__BRIEF__. Leave out the pictures and transcribe the rest of the records exactly.

__INPUT DATA__.
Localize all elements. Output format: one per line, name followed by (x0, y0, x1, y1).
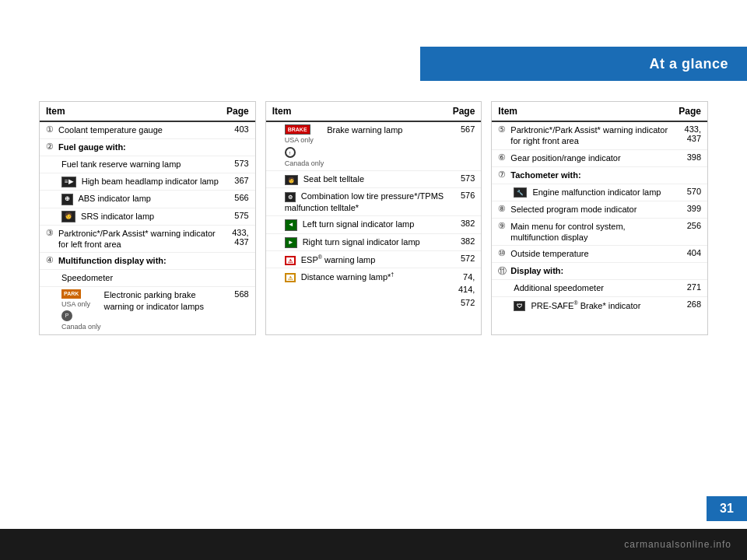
table-row: ① Coolant temperature gauge 403 (40, 122, 255, 139)
tire-icon: ⚙ (285, 192, 296, 202)
table-row: 🛡 PRE-SAFE® Brake* indicator 268 (492, 297, 707, 314)
table-row: BRAKE USA only ! Canada only Brake warni… (266, 122, 482, 171)
row-text: Selected program mode indi­cator (510, 204, 674, 215)
table-row: ⑦ Tachometer with: (492, 167, 707, 184)
row-text: ⚠ ESP® warning lamp (285, 254, 448, 265)
middle-item-header: Item (272, 106, 292, 117)
row-text: ► Right turn signal indicator lamp (285, 236, 448, 248)
table-row: 🧑‍ Seat belt telltale 573 (266, 171, 482, 188)
header-banner: At a glance (420, 47, 747, 81)
table-row: ⊕ ABS indicator lamp 566 (40, 191, 255, 208)
table-row: PARK USA only P Canada only Electronic p… (40, 287, 255, 334)
row-text: Parktronic*/Park Assist* warning indicat… (510, 124, 674, 147)
seatbelt-icon: 🧑‍ (285, 175, 298, 185)
canada-only-label: Canada only (61, 323, 101, 332)
row-text: Fuel tank reserve warning lamp (61, 159, 222, 170)
pre-safe-icon: 🛡 (514, 301, 525, 311)
row-number: ② (46, 142, 58, 152)
row-number: ① (46, 124, 58, 135)
row-text: ≡▶ High beam headlamp indicator lamp (61, 176, 222, 187)
usa-only-label: USA only (61, 300, 90, 310)
row-text: Display with: (510, 265, 674, 276)
header-title: At a glance (649, 56, 728, 72)
table-row: ◄ Left turn signal indicator lamp 382 (266, 216, 482, 233)
row-text: Gear position/range indica­tor (510, 152, 674, 163)
table-row: ⚙ Combination low tire pressure*/TPMS ma… (266, 188, 482, 216)
row-page: 575 (222, 211, 249, 220)
page-number-text: 31 (720, 502, 734, 516)
p-circle-icon: P (61, 310, 72, 321)
row-page: 573 (447, 173, 475, 183)
content-area: Item Page ① Coolant temperature gauge 40… (39, 101, 708, 335)
table-row: ⑥ Gear position/range indica­tor 398 (492, 150, 707, 167)
table-row: Speedometer (40, 270, 255, 287)
row-page: 403 (222, 124, 249, 134)
row-page: 570 (674, 187, 701, 196)
table-row: ⚠ ESP® warning lamp 572 (266, 251, 482, 268)
row-text: 🧑‍ Seat belt telltale (285, 173, 448, 185)
row-page: 572 (447, 254, 475, 263)
row-number: ⑧ (498, 204, 510, 214)
brake-warn-text: Brake warning lamp (327, 124, 402, 135)
table-row: ③ Parktronic*/Park Assist* warning indic… (40, 226, 255, 254)
row-number: ⑤ (498, 124, 510, 135)
row-number: ⑪ (498, 265, 510, 277)
row-page: 566 (222, 193, 249, 202)
row-number: ⑨ (498, 221, 510, 231)
row-page: 568 (222, 289, 249, 299)
table-row: ⚠ Distance warning lamp*† 74, 414, 572 (266, 268, 482, 312)
row-page: 573 (222, 159, 249, 168)
bottom-bar: carmanualsonline.info (0, 529, 747, 560)
row-page: 399 (674, 204, 701, 213)
row-page: 256 (674, 221, 701, 230)
table-row: ② Fuel gauge with: (40, 139, 255, 156)
row-number: ④ (46, 255, 58, 265)
table-row: ⑨ Main menu for control sys­tem, multifu… (492, 219, 707, 247)
row-text: BRAKE USA only ! Canada only Brake warni… (285, 124, 448, 168)
row-page: 382 (447, 236, 475, 246)
right-page-header: Page (679, 106, 701, 117)
row-text: Tachometer with: (510, 170, 674, 180)
row-text: Main menu for control sys­tem, multifunc… (510, 221, 674, 243)
esp-icon: ⚠ (285, 256, 296, 265)
left-page-header: Page (226, 106, 249, 117)
page-number: 31 (707, 496, 747, 521)
park-icon: PARK (61, 289, 81, 298)
bottom-logo-text: carmanualsonline.info (624, 539, 731, 550)
row-page: 271 (674, 282, 701, 292)
right-turn-icon: ► (285, 237, 297, 248)
brake-circle-icon: ! (285, 147, 296, 158)
row-page: 367 (222, 176, 249, 185)
row-text: 🛡 PRE-SAFE® Brake* indicator (514, 299, 674, 311)
row-text: 🔧 Engine malfunction indicator lamp (514, 187, 674, 198)
row-page: 398 (674, 152, 701, 162)
canada-only-label2: Canada only (285, 159, 324, 169)
row-text: ◄ Left turn signal indicator lamp (285, 219, 448, 230)
row-text: Coolant temperature gauge (58, 124, 222, 135)
table-row: Additional speedometer 271 (492, 280, 707, 297)
table-row: 🔧 Engine malfunction indicator lamp 570 (492, 184, 707, 201)
table-row: ≡▶ High beam headlamp indicator lamp 367 (40, 173, 255, 191)
row-number: ⑦ (498, 170, 510, 180)
row-page: 268 (674, 299, 701, 309)
row-text: Parktronic*/Park Assist* warning indicat… (58, 228, 222, 250)
distance-warn-icon: ⚠ (285, 273, 296, 282)
row-page: 404 (674, 248, 701, 257)
row-text: ⚙ Combination low tire pressure*/TPMS ma… (285, 191, 448, 213)
row-page: 433, 437 (222, 228, 249, 247)
row-number: ⑩ (498, 248, 510, 258)
row-number: ③ (46, 228, 58, 238)
panel-right: Item Page ⑤ Parktronic*/Park Assist* war… (491, 101, 708, 335)
srs-icon: 🧑 (61, 211, 75, 222)
row-page: 74, 414, 572 (447, 271, 475, 310)
brake-icon: BRAKE (285, 124, 310, 135)
left-item-header: Item (46, 106, 65, 117)
row-text: Multifunction display with: (58, 255, 222, 266)
right-table-header: Item Page (492, 102, 707, 122)
table-row: ⑧ Selected program mode indi­cator 399 (492, 201, 707, 219)
high-beam-icon: ≡▶ (61, 177, 76, 187)
panel-left: Item Page ① Coolant temperature gauge 40… (39, 101, 256, 335)
table-row: ⑪ Display with: (492, 263, 707, 280)
row-text: Speedometer (61, 272, 222, 283)
abs-icon: ⊕ (61, 194, 73, 205)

__ANSWER SECTION__.
Localize all elements. Output format: one per line, name followed by (x0, y0, x1, y1).
table-row: ① Coolant temperature gauge 403 (40, 122, 255, 139)
tire-icon: ⚙ (285, 192, 296, 202)
table-row: 🛡 PRE-SAFE® Brake* indicator 268 (492, 297, 707, 314)
table-row: BRAKE USA only ! Canada only Brake warni… (266, 122, 482, 171)
row-text: Selected program mode indi­cator (510, 204, 674, 215)
table-row: ⑦ Tachometer with: (492, 167, 707, 184)
row-text: ⚠ ESP® warning lamp (285, 254, 448, 265)
middle-item-header: Item (272, 106, 292, 117)
row-text: ► Right turn signal indicator lamp (285, 236, 448, 248)
table-row: 🧑‍ Seat belt telltale 573 (266, 171, 482, 188)
header-banner: At a glance (420, 47, 747, 81)
table-row: ⊕ ABS indicator lamp 566 (40, 191, 255, 208)
table-row: PARK USA only P Canada only Electronic p… (40, 287, 255, 334)
row-text: Parktronic*/Park Assist* warning indicat… (510, 124, 674, 147)
seatbelt-icon: 🧑‍ (285, 175, 298, 185)
canada-only-label: Canada only (61, 323, 101, 332)
row-text: Fuel tank reserve warning lamp (61, 159, 222, 170)
pre-safe-icon: 🛡 (514, 301, 525, 311)
row-number: ② (46, 142, 58, 152)
row-number: ① (46, 124, 58, 135)
row-text: ≡▶ High beam headlamp indicator lamp (61, 176, 222, 187)
usa-only-label: USA only (61, 300, 90, 310)
row-text: Display with: (510, 265, 674, 276)
header-title: At a glance (649, 56, 728, 72)
table-row: ◄ Left turn signal indicator lamp 382 (266, 216, 482, 233)
row-text: Gear position/range indica­tor (510, 152, 674, 163)
table-row: ⚙ Combination low tire pressure*/TPMS ma… (266, 188, 482, 216)
row-page: 575 (222, 211, 249, 220)
page-number-text: 31 (720, 502, 734, 516)
p-circle-icon: P (61, 310, 72, 321)
row-page: 573 (447, 173, 475, 183)
content-area: Item Page ① Coolant temperature gauge 40… (39, 101, 708, 335)
table-row: ⑥ Gear position/range indica­tor 398 (492, 150, 707, 167)
table-row: Speedometer (40, 270, 255, 287)
row-page: 403 (222, 124, 249, 134)
row-page: 570 (674, 187, 701, 196)
table-row: ⚠ ESP® warning lamp 572 (266, 251, 482, 268)
row-text: 🧑‍ Seat belt telltale (285, 173, 448, 185)
row-page: 572 (447, 254, 475, 263)
row-number: ⑧ (498, 204, 510, 214)
brake-warn-text: Brake warning lamp (327, 124, 402, 135)
table-row: ③ Parktronic*/Park Assist* warning indic… (40, 226, 255, 254)
row-number: ⑤ (498, 124, 510, 135)
row-number: ⑪ (498, 265, 510, 277)
row-page: 566 (222, 193, 249, 202)
row-number: ⑨ (498, 221, 510, 231)
row-page: 568 (222, 289, 249, 299)
table-row: ⚠ Distance warning lamp*† 74, 414, 572 (266, 268, 482, 312)
row-page: 573 (222, 159, 249, 168)
bottom-bar: carmanualsonline.info (0, 529, 747, 560)
row-page: 399 (674, 204, 701, 213)
row-page: 256 (674, 221, 701, 230)
table-row: ② Fuel gauge with: (40, 139, 255, 156)
row-number: ④ (46, 255, 58, 265)
table-row: ⑨ Main menu for control sys­tem, multifu… (492, 219, 707, 247)
row-text: BRAKE USA only ! Canada only Brake warni… (285, 124, 448, 168)
row-page: 382 (447, 236, 475, 246)
right-page-header: Page (679, 106, 701, 117)
row-text: Tachometer with: (510, 170, 674, 180)
row-text: Main menu for control sys­tem, multifunc… (510, 221, 674, 243)
esp-icon: ⚠ (285, 256, 296, 265)
left-page-header: Page (226, 106, 249, 117)
page-number: 31 (707, 496, 747, 521)
park-icon: PARK (61, 289, 81, 298)
bottom-logo-text: carmanualsonline.info (624, 539, 731, 550)
row-page: 271 (674, 282, 701, 292)
right-turn-icon: ► (285, 237, 297, 248)
brake-circle-icon: ! (285, 147, 296, 158)
row-page: 367 (222, 176, 249, 185)
row-text: 🛡 PRE-SAFE® Brake* indicator (514, 299, 674, 311)
row-text: 🔧 Engine malfunction indicator lamp (514, 187, 674, 198)
row-page: 398 (674, 152, 701, 162)
canada-only-label2: Canada only (285, 159, 324, 169)
row-text: ◄ Left turn signal indicator lamp (285, 219, 448, 230)
row-text: Coolant temperature gauge (58, 124, 222, 135)
table-row: Additional speedometer 271 (492, 280, 707, 297)
table-row: 🔧 Engine malfunction indicator lamp 570 (492, 184, 707, 201)
table-row: ≡▶ High beam headlamp indicator lamp 367 (40, 173, 255, 191)
row-number: ⑦ (498, 170, 510, 180)
row-page: 268 (674, 299, 701, 309)
row-text: Parktronic*/Park Assist* warning indicat… (58, 228, 222, 250)
distance-warn-icon: ⚠ (285, 273, 296, 282)
row-page: 404 (674, 248, 701, 257)
row-text: ⚙ Combination low tire pressure*/TPMS ma… (285, 191, 448, 213)
row-page: 433, 437 (222, 228, 249, 247)
row-number: ⑩ (498, 248, 510, 258)
row-number: ③ (46, 228, 58, 238)
panel-right: Item Page ⑤ Parktronic*/Park Assist* war… (491, 101, 708, 335)
srs-icon: 🧑 (61, 211, 75, 222)
row-page: 74, 414, 572 (447, 271, 475, 310)
brake-icon: BRAKE (285, 124, 310, 135)
left-item-header: Item (46, 106, 65, 117)
row-text: Multifunction display with: (58, 255, 222, 266)
right-table-header: Item Page (492, 102, 707, 122)
table-row: ⑧ Selected program mode indi­cator 399 (492, 201, 707, 219)
high-beam-icon: ≡▶ (61, 177, 76, 187)
panel-left: Item Page ① Coolant temperature gauge 40… (39, 101, 256, 335)
table-row: ⑪ Display with: (492, 263, 707, 280)
row-text: Speedometer (61, 272, 222, 283)
abs-icon: ⊕ (61, 194, 73, 205)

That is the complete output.